Ewangelia (Mt 13, 18-23)
Wyjaśnienie przypowieści o siewcy

Słowa Ewangelii według Świętego Mateusza

Jezus powiedział do swoich uczniów:

«Posłuchajcie przypowieści o siewcy. Do każdego, kto słucha słowa o królestwie, a nie rozumie go, przychodzi Zły i porywa to, co zasiane jest w jego sercu. Takiego człowieka oznacza ziarno posiane na drodze.

Posiane na grunt skalisty oznacza tego, kto słucha słowa i natychmiast z radością je przyjmuje; ale nie ma w sobie korzenia i jest niestały.
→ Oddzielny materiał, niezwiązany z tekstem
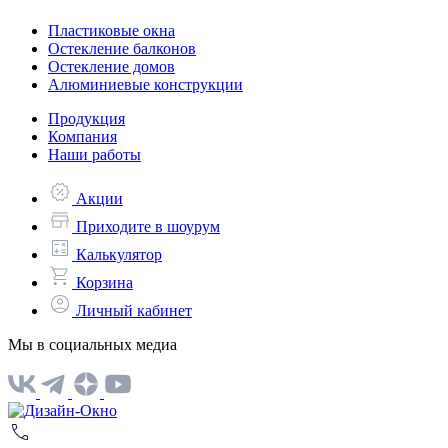
Пластиковые окна
Остекление балконов
Остекление домов
Алюминиевые конструкции
Продукция
Компания
Наши работы
Акции
Приходите в шоурум
Калькулятор
Корзина
Личный кабинет
Мы в социальных медиа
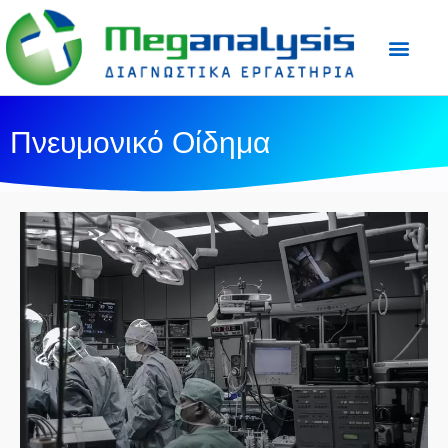
Προετοιμασία Εξε
Ιατρικός Τύπος
Πνευμονικό Οίδημα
Gdy przyjdzie ucisk lub prześladowanie z powodu słowa, zaraz się załamuje.

Posiane między ciernie oznacza tego, kto słucha słowa, lecz troski doczesne i ułuda bogactwa zagłuszają słowo, tak że zostaje bezowocne.

Posiane wreszcie na ziemię żyzną oznacza tego, kto słucha słowa i rozumie je. On też wydaje plon: jeden stokrotny, drugi sześćdziesięciokrotny, inny trzydziestokrotny».

pawel

  • Użytkownik
  • *****
  • Wiadomości: 1989
    • Zobacz profil
Odp: Droga
« Odpowiedź #6679 dnia: Lipiec 26, 2024, 12:27:51 pm »
Paweł Kosiński SJ

Obraz: Jezus wypowiada tzw. ‘przypowieść o siewcy’ wobec tłumu, nad jeziorem. Teraz jednak na osobności tłumaczy wszystko uczniom. Wsłucham się także w moje pytania, jakie mógłbym zadać Jezusowi. Posłucham Jego odpowiedzi. Jakim echem we mnie odbijają się Jego słowa.

Myśl: Wyjaśnienie przypowieści przez samego Jezusa pokazuje, jak jest „bolesne, ale i szczęśliwe w skutkach ‘zderzenie’ Słowa z naszym sercem”. Nasze opory ustępują, stajemy się żyzną glebą, która przynosi plon. Cztery rodzaje gleby to nie tyle rodzaje ludzi, ale sposoby i poziomy słuchania. Słyszymy Słowo, ale nie rozumiemy zamknięci w swoich myślach. Przyjmujemy je z radością, ale wewnętrzne napięcia (kamienie) nie pozwalają mu się zakorzenić. Gdy się zakorzeni, tłumimy je troskami i ułudami. Jest w nas też część roli, która wydaje plon obfity. Owoc jest darem, nie wynikiem mojego woluntaryzmu.

Emocja: „Wy zatem posłuchajcie!”. Przypowieść o siewcy jest hymnem o Bogu bezinteresownym, który daje wzrost, nie patrząc na trudności i opory, poczucie zawstydzenia, wyrzuty sumienia, poniesione porażki i grzechy. Nie do nas należy ocena. Przypowieść wysyła nas do braci, pytając, co zrobiłem z ziarnem Słowa, które we mnie posiano.

Wezwanie: Poproszę Pana o uwolnienie od trosk i ułudy samowystarczalności. Podziękuję za to, że On nie zraża się moimi roztargnieniami i niestałością.
Zaplanuję sobie czas na lekturę Pisma św.